Nei negoziati successivi, diversi governi hanno iniziato a discutere sull’applicazione del provvedimento, evidenziando una netta divisione di posizioni legata alle differenze geografiche. I Paesi del Nord, come Svezia e Finlandia, temono gli effetti dell’ora legale sulla salute e si sono schierati per il mantenimento della sola ora solare. Una scelta coerente con la loro posizione geografica: alle latitudini scandinave, infatti, il sole tramonta molto più tardi in estate, rendendo poco utile guadagnare ulteriore luce serale. Al contrario, i Paesi del Sud, come Grecia o Portogallo, trovano più conveniente mantenere l'attuale sistema di alternanza. Questa impasse ha quindi alimentato il timore che, in assenza di un cambiamento ben orchestrato, l'Europa possa ritrovarsi ad essere frammentata in tanti fusi orari differenti.

L'arrivo della pandemia, la crisi economica e infine la guerra in Ucraina hanno però relegato la questione agli ultimi posti dell’agenda politica. Oggi il dossier è ancora fermo a Bruxelles e per sbloccare la situazione servirà una decisione del Consiglio dell'Unione Europea – composto dai ministri dei 27 Paesi membri – sull'importante tema energetico. Ad oggi però non è ben chiaro quali governi hanno davvero l'intenzione di abbandonare lo status quo.
La posizione dell'Italia
Nel dibattito europeo, l’Italia continua a mantenere un atteggiamento cauto. Il motivo è soprattutto economico.
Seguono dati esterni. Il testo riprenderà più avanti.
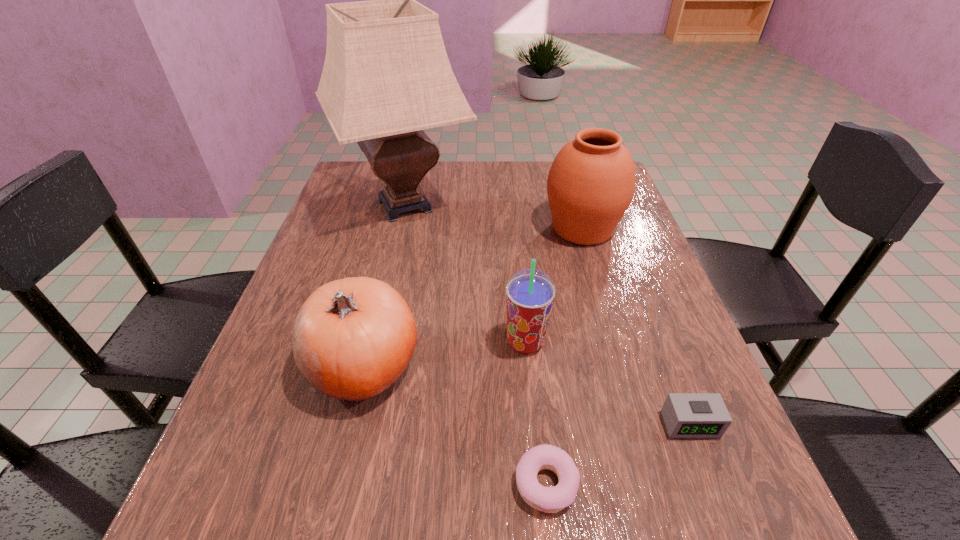 At what (x,y) coordinates should I click in order to perform the action: click on vacant region between the pumpkin and the second shortest object. Please return your answer as a coordinate pair (x, y). Looking at the image, I should click on (526, 394).

Identify which object is the nearest to the fifth tallest object. Please provide its 2D coordinates. Your answer should be formatted as a tuple, i.e. [(x, y)], where the tuple contains the x and y coordinates of a point satisfying the conditions above.

[(546, 499)]

Point out which object is positioned as the nearest to the nearest object. Please provide its 2D coordinates. Your answer should be formatted as a tuple, i.e. [(x, y)], where the tuple contains the x and y coordinates of a point satisfying the conditions above.

[(686, 415)]

The width and height of the screenshot is (960, 540). What are the coordinates of `blank space that satisfies the following two spatial constraints: 1. on the back side of the tallest object; 2. on the right side of the pumpkin` in the screenshot? It's located at tap(401, 206).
Secondo i dati diffusi proprio ieri 24 ottobre da Terna, la società che gestisce la rete di trasmissione nazionale dell'energia elettrica, nei sette mesi di ora legale il sistema elettrico italiano ha registrato minori consumi per 310 milioni di kWh, pari al fabbisogno annuo medio di circa 120 mila famiglie. Il risparmio per il Paese è stato di oltre 90 milioni di euro, con una riduzione di 145 mila tonnellate di CO2 immesse in atmosfera. Numeri che spiegano perché il nostro Paese non abbia ancora spinto per un cambiamento che, stando alla scienza, potrebbe apportare benefici alla salute dei cittadini.